Task description:
Find every line below where the string "Grün" shows up, and copy those lines.

Exercise materials:
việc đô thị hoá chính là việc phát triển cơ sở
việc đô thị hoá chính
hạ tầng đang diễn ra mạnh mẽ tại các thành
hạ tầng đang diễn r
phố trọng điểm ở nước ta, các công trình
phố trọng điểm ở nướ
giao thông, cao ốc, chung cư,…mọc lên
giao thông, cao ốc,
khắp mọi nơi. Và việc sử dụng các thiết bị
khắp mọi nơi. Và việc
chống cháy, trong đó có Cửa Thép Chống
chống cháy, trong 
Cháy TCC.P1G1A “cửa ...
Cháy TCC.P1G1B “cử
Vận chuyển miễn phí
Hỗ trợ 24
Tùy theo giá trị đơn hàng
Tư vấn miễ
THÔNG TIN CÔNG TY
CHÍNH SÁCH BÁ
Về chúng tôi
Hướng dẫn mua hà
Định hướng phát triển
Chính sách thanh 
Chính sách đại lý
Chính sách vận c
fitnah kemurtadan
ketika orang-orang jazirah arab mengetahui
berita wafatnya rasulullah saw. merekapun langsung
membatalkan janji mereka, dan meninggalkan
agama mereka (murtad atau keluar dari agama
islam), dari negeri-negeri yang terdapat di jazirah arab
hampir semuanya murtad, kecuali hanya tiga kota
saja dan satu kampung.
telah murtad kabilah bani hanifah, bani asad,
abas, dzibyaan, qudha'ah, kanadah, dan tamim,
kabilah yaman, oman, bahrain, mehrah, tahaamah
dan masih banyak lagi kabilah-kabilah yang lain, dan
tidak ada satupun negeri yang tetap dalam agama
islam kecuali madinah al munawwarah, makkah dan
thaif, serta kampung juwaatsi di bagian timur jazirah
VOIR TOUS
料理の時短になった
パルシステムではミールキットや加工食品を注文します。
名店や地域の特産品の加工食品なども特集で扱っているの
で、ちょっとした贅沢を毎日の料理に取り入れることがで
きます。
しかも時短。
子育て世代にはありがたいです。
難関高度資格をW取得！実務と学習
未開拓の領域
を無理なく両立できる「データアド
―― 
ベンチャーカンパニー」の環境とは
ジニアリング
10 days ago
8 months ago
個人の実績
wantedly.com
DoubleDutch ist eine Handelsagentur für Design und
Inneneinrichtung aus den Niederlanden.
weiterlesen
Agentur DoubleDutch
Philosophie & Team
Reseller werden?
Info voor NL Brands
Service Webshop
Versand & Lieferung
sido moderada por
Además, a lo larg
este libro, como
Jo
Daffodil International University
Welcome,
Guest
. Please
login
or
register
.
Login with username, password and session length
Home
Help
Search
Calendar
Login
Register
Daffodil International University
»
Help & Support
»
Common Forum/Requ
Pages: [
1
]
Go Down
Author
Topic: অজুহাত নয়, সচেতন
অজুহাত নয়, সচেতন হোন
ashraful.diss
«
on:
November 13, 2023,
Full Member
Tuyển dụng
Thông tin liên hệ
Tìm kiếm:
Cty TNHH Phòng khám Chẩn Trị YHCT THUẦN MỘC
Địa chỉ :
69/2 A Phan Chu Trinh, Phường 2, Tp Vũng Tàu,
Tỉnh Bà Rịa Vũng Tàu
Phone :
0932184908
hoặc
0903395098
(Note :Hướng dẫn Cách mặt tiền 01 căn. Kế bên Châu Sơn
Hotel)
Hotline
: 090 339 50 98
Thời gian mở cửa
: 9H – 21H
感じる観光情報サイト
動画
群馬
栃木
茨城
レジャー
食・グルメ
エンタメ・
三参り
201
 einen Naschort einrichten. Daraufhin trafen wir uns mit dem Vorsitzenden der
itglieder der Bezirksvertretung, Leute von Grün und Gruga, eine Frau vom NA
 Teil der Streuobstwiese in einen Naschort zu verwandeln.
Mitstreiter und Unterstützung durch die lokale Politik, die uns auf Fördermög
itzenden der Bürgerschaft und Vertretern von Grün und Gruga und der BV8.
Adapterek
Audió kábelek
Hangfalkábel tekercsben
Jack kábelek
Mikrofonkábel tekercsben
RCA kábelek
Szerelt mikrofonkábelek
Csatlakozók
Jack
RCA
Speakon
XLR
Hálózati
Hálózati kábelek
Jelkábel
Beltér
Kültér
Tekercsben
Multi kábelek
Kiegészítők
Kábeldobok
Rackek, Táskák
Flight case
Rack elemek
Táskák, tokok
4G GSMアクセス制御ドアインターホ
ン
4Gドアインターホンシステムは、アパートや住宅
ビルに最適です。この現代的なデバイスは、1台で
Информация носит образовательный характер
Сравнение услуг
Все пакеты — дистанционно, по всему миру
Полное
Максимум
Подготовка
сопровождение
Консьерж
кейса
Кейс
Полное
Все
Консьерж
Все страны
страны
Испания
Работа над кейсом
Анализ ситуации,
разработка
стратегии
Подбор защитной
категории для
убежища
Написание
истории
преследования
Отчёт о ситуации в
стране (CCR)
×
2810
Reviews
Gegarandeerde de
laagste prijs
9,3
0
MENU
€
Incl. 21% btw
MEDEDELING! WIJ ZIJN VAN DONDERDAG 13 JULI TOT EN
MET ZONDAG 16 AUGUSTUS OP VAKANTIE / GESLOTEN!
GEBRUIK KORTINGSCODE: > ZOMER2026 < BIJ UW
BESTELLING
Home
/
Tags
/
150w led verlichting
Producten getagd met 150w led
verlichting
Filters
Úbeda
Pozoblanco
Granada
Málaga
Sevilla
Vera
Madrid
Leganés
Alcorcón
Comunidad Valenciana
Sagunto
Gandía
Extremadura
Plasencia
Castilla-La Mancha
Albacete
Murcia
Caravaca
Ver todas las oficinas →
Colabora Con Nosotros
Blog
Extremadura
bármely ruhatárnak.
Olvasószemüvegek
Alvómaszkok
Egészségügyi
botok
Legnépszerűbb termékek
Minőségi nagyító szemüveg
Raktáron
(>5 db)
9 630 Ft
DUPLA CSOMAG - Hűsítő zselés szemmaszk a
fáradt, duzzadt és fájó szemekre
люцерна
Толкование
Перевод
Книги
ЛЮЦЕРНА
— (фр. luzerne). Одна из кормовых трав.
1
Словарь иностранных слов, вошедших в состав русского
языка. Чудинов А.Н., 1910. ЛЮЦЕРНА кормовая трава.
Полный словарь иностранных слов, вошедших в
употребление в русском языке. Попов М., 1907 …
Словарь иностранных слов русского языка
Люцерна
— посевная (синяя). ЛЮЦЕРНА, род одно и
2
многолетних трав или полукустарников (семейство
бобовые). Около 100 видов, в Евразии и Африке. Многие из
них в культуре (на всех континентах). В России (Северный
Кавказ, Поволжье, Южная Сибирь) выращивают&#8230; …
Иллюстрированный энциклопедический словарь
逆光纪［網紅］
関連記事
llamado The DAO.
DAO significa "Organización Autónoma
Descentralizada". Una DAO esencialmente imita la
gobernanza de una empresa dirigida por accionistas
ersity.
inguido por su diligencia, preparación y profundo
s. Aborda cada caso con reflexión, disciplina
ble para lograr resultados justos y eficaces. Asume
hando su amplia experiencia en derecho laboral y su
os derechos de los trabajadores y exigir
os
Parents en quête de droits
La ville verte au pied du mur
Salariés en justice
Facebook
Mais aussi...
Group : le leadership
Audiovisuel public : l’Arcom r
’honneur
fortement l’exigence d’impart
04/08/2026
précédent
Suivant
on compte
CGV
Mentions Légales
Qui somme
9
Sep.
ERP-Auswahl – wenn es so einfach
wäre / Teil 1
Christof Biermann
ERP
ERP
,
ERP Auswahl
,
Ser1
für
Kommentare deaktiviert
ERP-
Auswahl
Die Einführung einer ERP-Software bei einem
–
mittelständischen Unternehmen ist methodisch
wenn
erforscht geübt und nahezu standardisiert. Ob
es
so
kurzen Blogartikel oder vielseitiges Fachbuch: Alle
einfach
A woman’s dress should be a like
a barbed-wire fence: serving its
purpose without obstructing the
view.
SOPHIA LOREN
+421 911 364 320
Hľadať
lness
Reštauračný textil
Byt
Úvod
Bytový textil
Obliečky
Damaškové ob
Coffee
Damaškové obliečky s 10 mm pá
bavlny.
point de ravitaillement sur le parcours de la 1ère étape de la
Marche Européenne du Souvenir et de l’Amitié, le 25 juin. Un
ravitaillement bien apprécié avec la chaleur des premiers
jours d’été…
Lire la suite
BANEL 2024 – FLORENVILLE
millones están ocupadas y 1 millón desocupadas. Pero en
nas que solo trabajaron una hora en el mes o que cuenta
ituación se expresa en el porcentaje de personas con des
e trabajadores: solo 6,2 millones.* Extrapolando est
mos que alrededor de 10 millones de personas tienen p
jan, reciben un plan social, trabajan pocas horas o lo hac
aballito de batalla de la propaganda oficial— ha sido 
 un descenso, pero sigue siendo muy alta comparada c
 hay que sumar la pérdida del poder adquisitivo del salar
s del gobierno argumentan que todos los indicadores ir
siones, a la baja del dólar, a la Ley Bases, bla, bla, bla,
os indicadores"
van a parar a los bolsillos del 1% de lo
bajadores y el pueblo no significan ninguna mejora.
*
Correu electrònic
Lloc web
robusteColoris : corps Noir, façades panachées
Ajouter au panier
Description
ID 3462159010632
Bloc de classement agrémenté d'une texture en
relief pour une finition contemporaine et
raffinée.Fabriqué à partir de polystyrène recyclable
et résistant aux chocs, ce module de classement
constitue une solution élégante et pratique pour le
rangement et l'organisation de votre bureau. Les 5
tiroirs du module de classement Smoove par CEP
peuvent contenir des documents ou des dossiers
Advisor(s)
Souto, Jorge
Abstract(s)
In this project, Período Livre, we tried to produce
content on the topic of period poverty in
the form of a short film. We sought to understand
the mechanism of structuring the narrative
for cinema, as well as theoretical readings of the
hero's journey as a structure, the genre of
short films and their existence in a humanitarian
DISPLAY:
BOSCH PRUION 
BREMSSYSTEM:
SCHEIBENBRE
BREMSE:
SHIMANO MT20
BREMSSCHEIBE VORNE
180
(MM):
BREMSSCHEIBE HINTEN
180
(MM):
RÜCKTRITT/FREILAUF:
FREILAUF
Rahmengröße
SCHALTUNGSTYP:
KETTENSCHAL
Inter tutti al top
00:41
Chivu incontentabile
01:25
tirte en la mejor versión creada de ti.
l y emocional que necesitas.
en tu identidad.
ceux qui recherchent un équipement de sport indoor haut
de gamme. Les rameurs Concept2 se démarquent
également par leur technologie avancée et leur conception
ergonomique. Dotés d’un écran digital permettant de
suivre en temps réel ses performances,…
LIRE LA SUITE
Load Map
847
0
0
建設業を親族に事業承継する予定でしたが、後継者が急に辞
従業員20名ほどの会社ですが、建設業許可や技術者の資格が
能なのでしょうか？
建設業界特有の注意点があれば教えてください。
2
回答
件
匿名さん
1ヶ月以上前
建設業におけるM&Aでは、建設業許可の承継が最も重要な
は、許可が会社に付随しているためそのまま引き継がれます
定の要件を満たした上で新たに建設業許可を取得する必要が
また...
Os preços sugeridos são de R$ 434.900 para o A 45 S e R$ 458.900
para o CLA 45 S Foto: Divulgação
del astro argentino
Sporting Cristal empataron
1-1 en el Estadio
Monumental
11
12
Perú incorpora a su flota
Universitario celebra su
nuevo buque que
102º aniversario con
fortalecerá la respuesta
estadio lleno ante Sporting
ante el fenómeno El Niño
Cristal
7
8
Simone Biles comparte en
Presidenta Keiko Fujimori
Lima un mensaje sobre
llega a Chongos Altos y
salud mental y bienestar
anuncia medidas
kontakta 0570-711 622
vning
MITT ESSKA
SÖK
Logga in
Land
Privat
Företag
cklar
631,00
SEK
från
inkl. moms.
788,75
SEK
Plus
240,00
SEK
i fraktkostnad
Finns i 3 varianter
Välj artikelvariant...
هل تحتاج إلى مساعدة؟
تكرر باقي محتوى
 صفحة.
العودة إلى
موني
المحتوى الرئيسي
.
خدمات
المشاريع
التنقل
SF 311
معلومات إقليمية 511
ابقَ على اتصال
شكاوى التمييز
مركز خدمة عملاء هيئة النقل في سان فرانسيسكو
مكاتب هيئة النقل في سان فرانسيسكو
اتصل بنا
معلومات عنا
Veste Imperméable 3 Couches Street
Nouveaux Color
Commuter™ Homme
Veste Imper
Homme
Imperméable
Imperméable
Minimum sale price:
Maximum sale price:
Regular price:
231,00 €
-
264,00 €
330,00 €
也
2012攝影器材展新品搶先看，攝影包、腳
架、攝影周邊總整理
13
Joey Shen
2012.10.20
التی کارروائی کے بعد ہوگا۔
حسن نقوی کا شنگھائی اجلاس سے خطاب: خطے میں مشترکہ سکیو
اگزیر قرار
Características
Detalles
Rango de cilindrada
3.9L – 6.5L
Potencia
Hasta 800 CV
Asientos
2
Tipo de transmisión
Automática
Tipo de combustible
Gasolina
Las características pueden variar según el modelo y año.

Written solution:
itglieder der Bezirksvertretung, Leute von Grün und Gruga, eine Frau vom NA
itzenden der Bürgerschaft und Vertretern von Grün und Gruga und der BV8.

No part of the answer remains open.